With only 2 of 472 operations in profit, PMPML once again goes for route rationalisation
Monetary loss of PMPML has mounted to ₹766 crore in the financial year 2024-25 from ₹696 crore the previous fiscal
Pune: The monetary loss of Pune Mahanagar Parivahan Mahamandal Limited (PMPML) has mounted to ₹766 crore in the financial year 2024-25 from ₹696 crore the previous fiscal. Of the around 1,600 buses plying on 472 routes daily, only two — Swargate to Katraj and PMC bus stop to Nigdi — are in profit, according to officials.

The public transport body has once again undertaken route rationalisation to reduce the losses, officials said.
The per km expense is ₹114 and per km income is ₹53 for the transport body. With new buses planned to be added to the fleet, the route rationalisation process is going to be done by PMPML.
Deepa Mudhol Munde, chairman and managing director, PMPML, said, “Route rationalisation is a continuous work to turn the transport body into a profit-making organisation. With the addition of new buses, we are going to rework and reschedule the routes which are into losses.”
According to another senior officer, PMPML plans to drop some of the non-earning routes after completing the study of all operations.
“We will study every route, its income and losses, and accordingly, plan the schedules for the morning, afternoon and evening slots. The bus frequency will be increased once the route rationalisation is done,” said a senior official on condition of anonymity.
As per the information given by the PMPML administration, the transport body operates on 472 routes daily with many plying far off the city. However, barring some three routes, most of the stretches are incurring losses. The biggest loss comes from buses operating on routes of 21-30 km, which number 88 and have bleeded the firm by ₹282 crore in a year.
The daily travel distance covered by PMPML across Pune, Pimpri-Chinchwad, and the Pune Metropolitan Region Development Authority (PMRDA) region is 3.6 lakh km. The cost per km is ₹114, while revenue per km is just ₹53, resulting in a loss of ₹61 per km.

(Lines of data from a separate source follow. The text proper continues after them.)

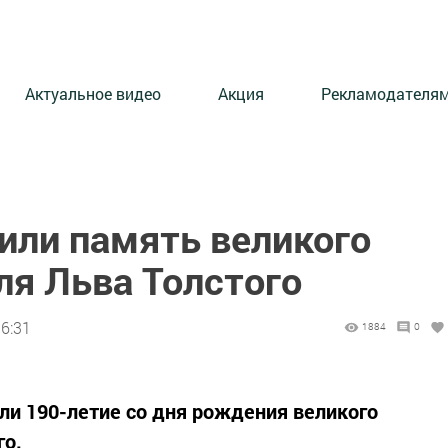
Актуальное видео
Акция
Рекламодателя
или память великого
ля Льва Толстого
16:31
1884
0
или 190-летие со дня рождения великого
го.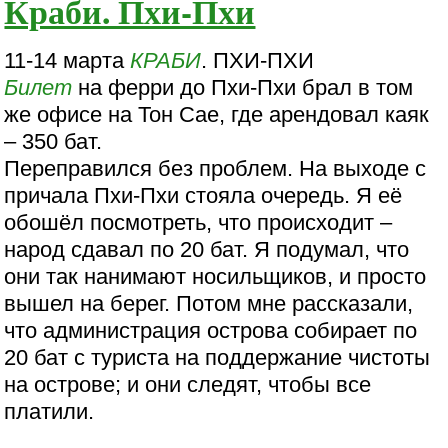
Краби. Пхи-Пхи
11-14 марта
КРАБИ
. ПХИ-ПХИ
Билет
на ферри до Пхи-Пхи брал в том
же офисе на Тон Сае, где арендовал каяк
– 350 бат.
Переправился без проблем. На выходе с
причала Пхи-Пхи стояла очередь. Я её
обошёл посмотреть, что происходит –
народ сдавал по 20 бат. Я подумал, что
они так нанимают носильщиков, и просто
вышел на берег. Потом мне рассказали,
что администрация острова собирает по
20 бат с туриста на поддержание чистоты
на острове; и они следят, чтобы все
платили.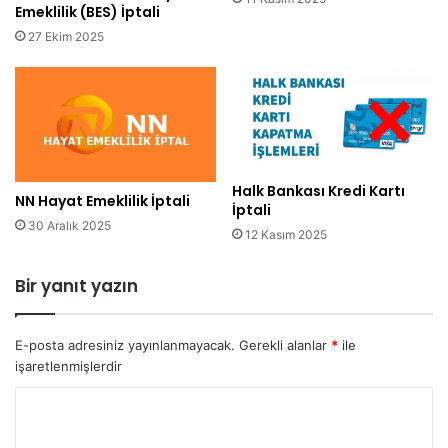
Emeklilik (BES) İptali
27 Ekim 2025
Halk Bankası Kredi Kartı
NN Hayat Emeklilik İptali
İptali
30 Aralık 2025
12 Kasım 2025
Bir yanıt yazın
E-posta adresiniz yayınlanmayacak.
Gerekli alanlar
*
ile
işaretlenmişlerdir
Y
o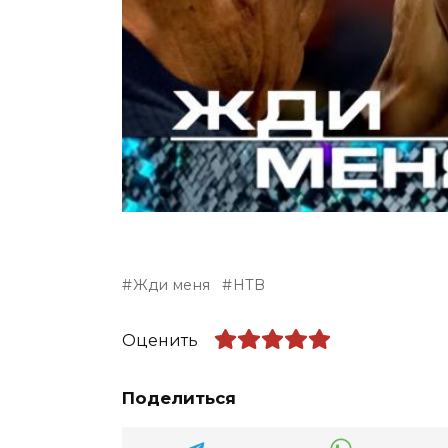
Жди меня
НТВ
Оценить
Поделиться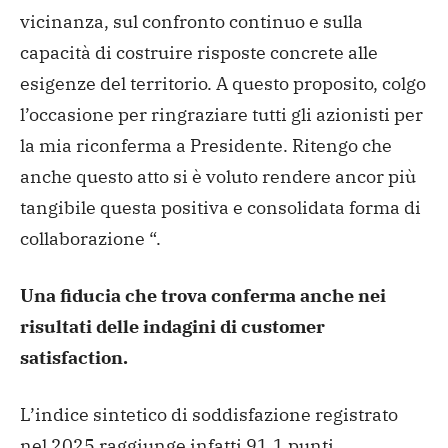
vicinanza, sul confronto continuo e sulla
capacità di costruire risposte concrete alle
esigenze del territorio. A questo proposito, colgo
l’occasione per ringraziare tutti gli azionisti per
la mia riconferma a Presidente. Ritengo che
anche questo atto si è voluto rendere ancor più
tangibile questa positiva e consolidata forma di
collaborazione “.
Una fiducia che trova conferma anche nei
risultati delle indagini di customer
satisfaction.
L’indice sintetico di soddisfazione registrato
nel 2025 raggiunge infatti 91,1 punti,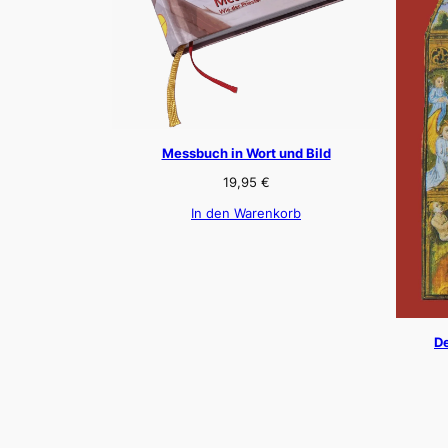
Messbuch in Wort und Bild
19,95
€
In den Warenkorb
De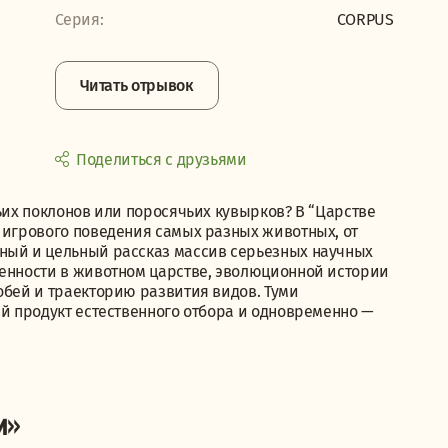
Серия:
CORPUS
Читать отрывок
Поделиться с друзьями
чьих поклонов или поросячьих кувырков? В “Царстве
и игрового поведения самых разных животных, от
ный и цельный рассказ массив серьезных научных
ненности в животном царстве, эволюционной истории
обей и траекторию развития видов. Туми
ей продукт естественного отбора и одновременно —
и»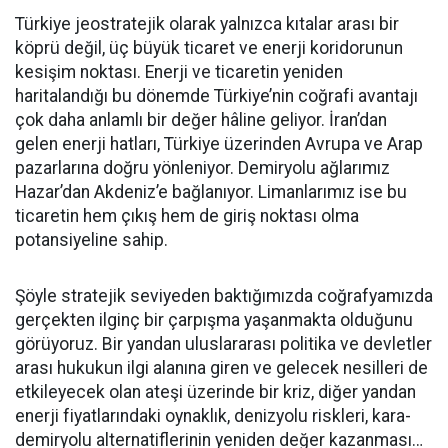
Türkiye jeostratejik olarak yalnızca kıtalar arası bir
köprü değil, üç büyük ticaret ve enerji koridorunun
kesişim noktası. Enerji ve ticaretin yeniden
haritalandığı bu dönemde Türkiye’nin coğrafi avantajı
çok daha anlamlı bir değer hâline geliyor. İran’dan
gelen enerji hatları, Türkiye üzerinden Avrupa ve Arap
pazarlarına doğru yönleniyor. Demiryolu ağlarımız
Hazar’dan Akdeniz’e bağlanıyor. Limanlarımız ise bu
ticaretin hem çıkış hem de giriş noktası olma
potansiyeline sahip.
Şöyle stratejik seviyeden baktığımızda coğrafyamızda
gerçekten ilginç bir çarpışma yaşanmakta olduğunu
görüyoruz. Bir yandan uluslararası politika ve devletler
arası hukukun ilgi alanına giren ve gelecek nesilleri de
etkileyecek olan ateşi üzerinde bir kriz, diğer yandan
enerji fiyatlarındaki oynaklık, denizyolu riskleri, kara-
demiryolu alternatiflerinin yeniden değer kazanması…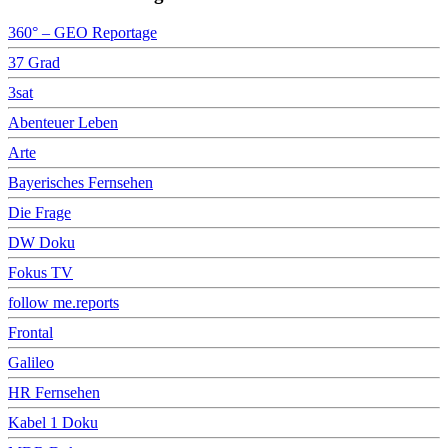
360° – GEO Reportage
37 Grad
3sat
Abenteuer Leben
Arte
Bayerisches Fernsehen
Die Frage
DW Doku
Fokus TV
follow me.reports
Frontal
Galileo
HR Fernsehen
Kabel 1 Doku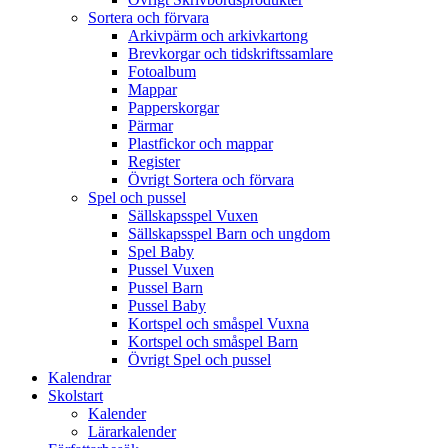
Sortera och förvara
Arkivpärm och arkivkartong
Brevkorgar och tidskriftssamlare
Fotoalbum
Mappar
Papperskorgar
Pärmar
Plastfickor och mappar
Register
Övrigt Sortera och förvara
Spel och pussel
Sällskapsspel Vuxen
Sällskapsspel Barn och ungdom
Spel Baby
Pussel Vuxen
Pussel Barn
Pussel Baby
Kortspel och småspel Vuxna
Kortspel och småspel Barn
Övrigt Spel och pussel
Kalendrar
Skolstart
Kalender
Lärarkalender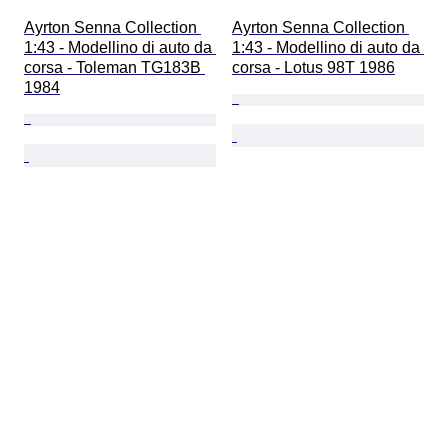
Ayrton Senna Collection 
Ayrton Senna Collection 
1:43 - Modellino di auto da 
1:43 - Modellino di auto da 
corsa - Toleman TG183B 
corsa - Lotus 98T 1986
1984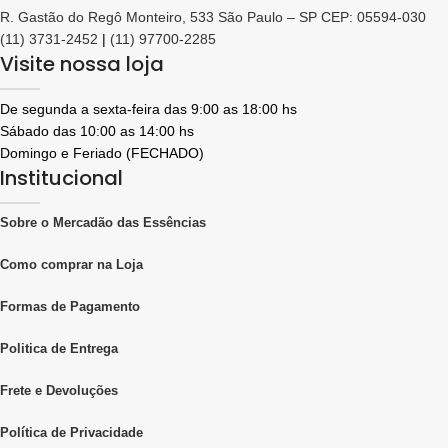
R. Gastão do Regô Monteiro, 533 São Paulo – SP CEP: 05594-030
(11) 3731-2452
|
(11) 97700-2285
Visite nossa loja
De segunda a sexta-feira das 9:00 as 18:00 hs
Sábado das 10:00 as 14:00 hs
Domingo e Feriado (FECHADO)
Institucional
Sobre o Mercadão das Essências
Como comprar na Loja
Formas de Pagamento
Politica de Entrega
Frete e Devoluções
Política de Privacidade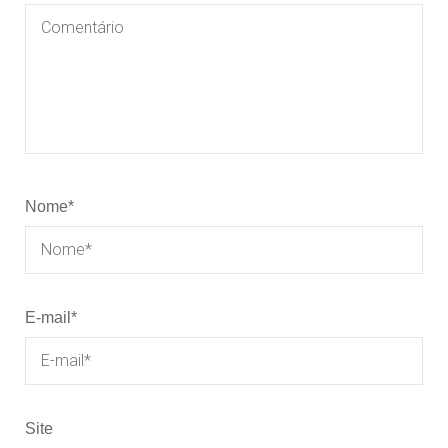
Nome
*
E-mail
*
Site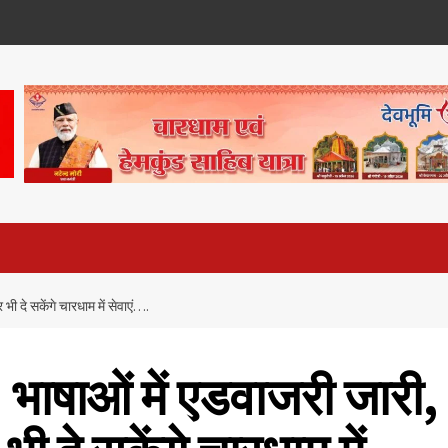
र भी दे सकेंगे चारधाम में सेवाएं….
 12 भाषाओं में एडवाजरी जारी,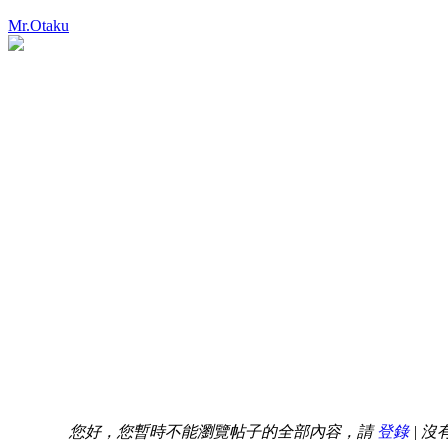
Mr.Otaku
您好，您暫時不能瀏覽帖子的全部內容，請
登錄
| 沒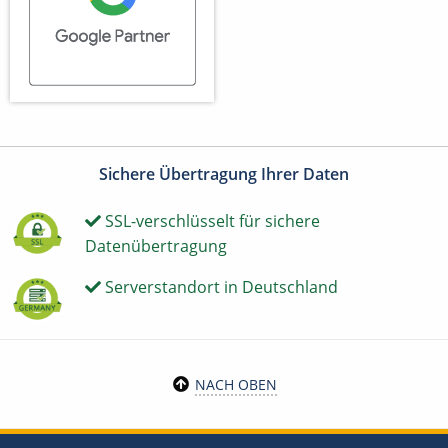
Sichere Übertragung Ihrer Daten
SSL-verschlüsselt für sichere
Datenübertragung
Serverstandort in Deutschland
NACH OBEN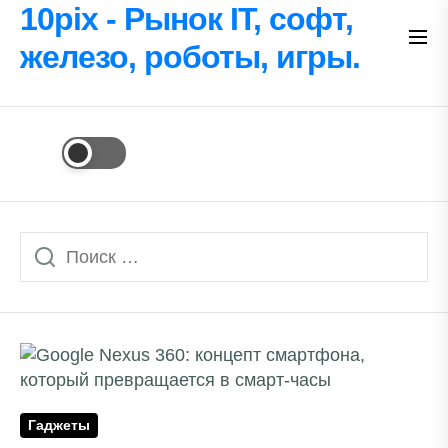
Перейти
10pix - Рынок IT, софт,
к
железо, роботы, игры.
содержимому
Гаджеты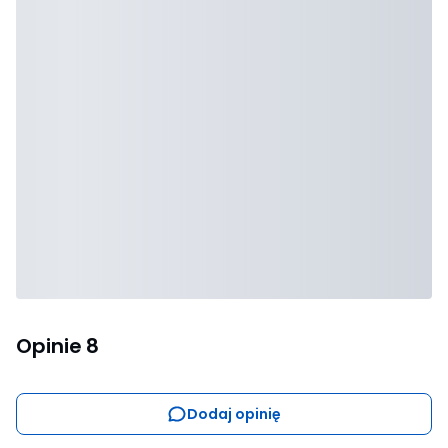
Opinie
8
Dodaj opinię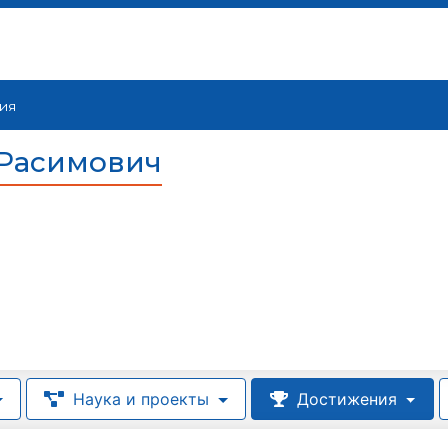
ия
 Расимович
Наука и проекты
Достижения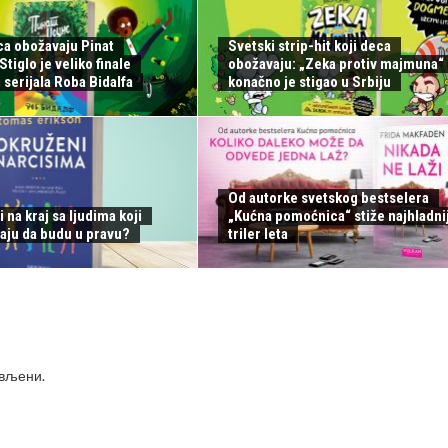
ca obožavaju Pinat
Svetski strip-hit koji deca
tiglo je veliko finale
obožavaju: „Zeka protiv majmuna“
serijala Roba Bidalfa
konačno je stigao u Srbiju
Od autorke svetskog bestselera
i na kraj sa ljudima koji
„Kućna pomoćnica“ stiže najhladnij
aju da budu u pravu?
triler leta
ављени
.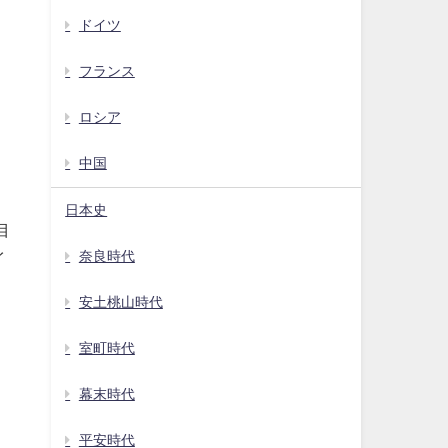
ドイツ
フランス
ロシア
中国
日本史
目
奈良時代
イ
安土桃山時代
室町時代
幕末時代
平安時代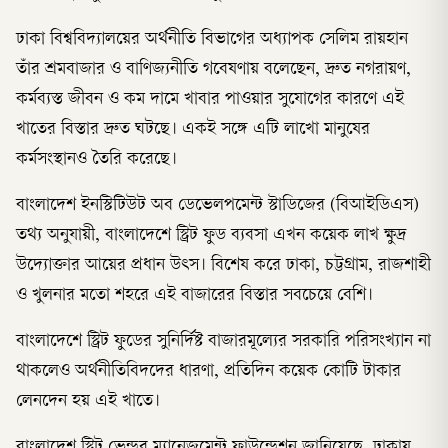
ঢাকা বিশ্ববিদ্যালয়ের অর্থনীতি বিভাগের অধ্যাপক সেলিম রায়হান
তাঁর শ্রমবাজার ও বাণিজ্যনীতি গবেষণায় বলেছেন, দ্রুত নগরায়ণ,
কর্মব্যস্ত জীবন ও কম দামে খাবার পাওয়ার সুযোগের কারণে এই
খাতের বিস্তার দ্রুত ঘটছে। একই সঙ্গে এটি লাখো মানুষের
কর্মসংস্থানও তৈরি করেছে।
বাংলাদেশ ইনস্টিটিউট অব ডেভেলপমেন্ট স্টাডিজের (বিআইডিএস)
তথ্য অনুযায়ী, বাংলাদেশে স্ট্রিট ফুড ব্যবসা এখন কয়েক লাখ ক্ষুদ্র
উদ্যোক্তার আয়ের প্রধান উৎস। বিশেষ করে ঢাকা, চট্টগ্রাম, রাজশাহী
ও খুলনার মতো শহরে এই বাজারের বিস্তার সবচেয়ে বেশি।
বাংলাদেশে স্ট্রিট ফুডের সুনির্দিষ্ট বাজারমূল্যের সরকারি পরিসংখ্যান না
থাকলেও অর্থনীতিবিদদের ধারণা, প্রতিদিন কয়েক কোটি টাকার
লেনদেন হয় এই খাতে।
বাংলাদেশ স্ট্রিট ভেন্ডর ম্যানেজমেন্ট ফাউন্ডেশন জানিয়েছে, ঢাকায়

As a result, PMPML’s total loss has now reached ₹766 crore, a sevenfold increase in the past 11 years — from ₹99 crore to ₹766 crore.
The transport body, according to officials, earns around ₹1.5 crore daily from passenger transport, but employee salaries, contractor bus rentals, and non-passenger transport expenses take up lion’s share of business. This financial year alone, losses have increased by ₹40 crore.
Jugal Rathi, president, PMP Pravasi Manch said, “The PMPML administration knows the reasons why it is going in losses for many years, and they need to work towards commuter centric service. Public transport is a part of essential services and so whether it is profit or loss is not the point of discussion. Many officials in the past are responsible for the poor state of PMPML. With the optimum usage of available sources, PMPML should always try to provide the best quality of service to citizens.”